8. The Narrow Margin
Directed by Richard Fleischer
Written by Earl Felton, from a story by Martin Goldsmith and Jack Leonard
Do you like movies about assassins on trains? Here's a hell of a movie about some assassins on a train.
9. Rancho Notorious
Directed by Fritz Lang
Written by Daniel Taradash
"I'd wish you go away...and come back 10 years ago."
10. Casque d'Or
Directed by Jacques Becker
Written by Becker, Jacques Companéez, and Annette Wademant
Belle Epoque noir.
11. Magical Maestro (Tex Avery)
12. Forbidden Games (René Clément)
13. Umberto D. (Vittorio De Sica)
14. A Phantasy (Norman McLaren)
15. Bells of Atlantis (Ian Hugo)
16. Son of Paleface (Frank Tashlin)
17. The Beast Must Die (Román Viñoly Barreto)

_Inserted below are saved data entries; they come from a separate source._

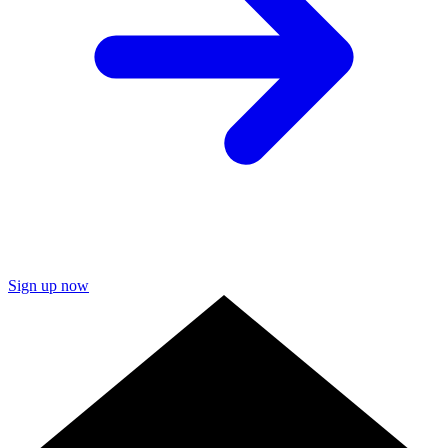
Sign up now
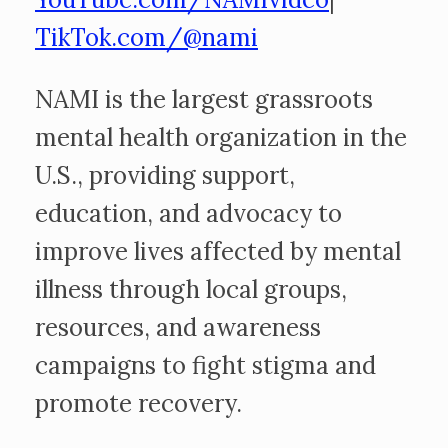
TikTok.com/@nami
NAMI is the largest grassroots
mental health organization in the
U.S., providing support,
education, and advocacy to
improve lives affected by mental
illness through local groups,
resources, and awareness
campaigns to fight stigma and
promote recovery.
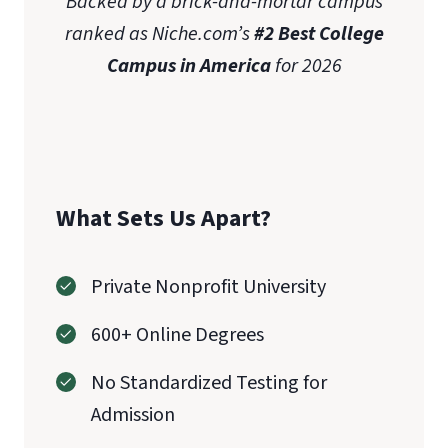
Backed by a brick-and-mortar campus
Bachelor
ranked as Niche.com’s
#2 Best College
of Science in Nursing
Master of Science
Campus in America
for 2026
in Nursing
What Sets Us Apart?
Private Nonprofit University
600+ Online Degrees
No Standardized Testing for
Admission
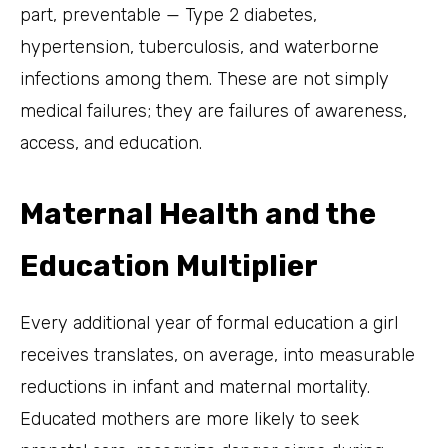
part, preventable — Type 2 diabetes,
hypertension, tuberculosis, and waterborne
infections among them. These are not simply
medical failures; they are failures of awareness,
access, and education.
Maternal Health and the
Education Multiplier
Every additional year of formal education a girl
receives translates, on average, into measurable
reductions in infant and maternal mortality.
Educated mothers are more likely to seek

18. La Jeune Folle (Yves Allégret)
19. Scaramouche (George Sidney)
20. The Happy Family (Muriel Box)
If you're an aficionado of westerns with gay undertones, you needn't stop with The Lusty Men. 1952 also gave us Anthony Mann's Bend of the River, a movie about whether "that kind" can "change." Officially, the line I just quoted is about robbers. But watch Jimmy Stewart flirt with Arthur Kennedy at the beginning of this picture, and see if you don't think something more is going on here.
Of the films of 1952 that I haven't seen, I'm most interested in The White Reindeer.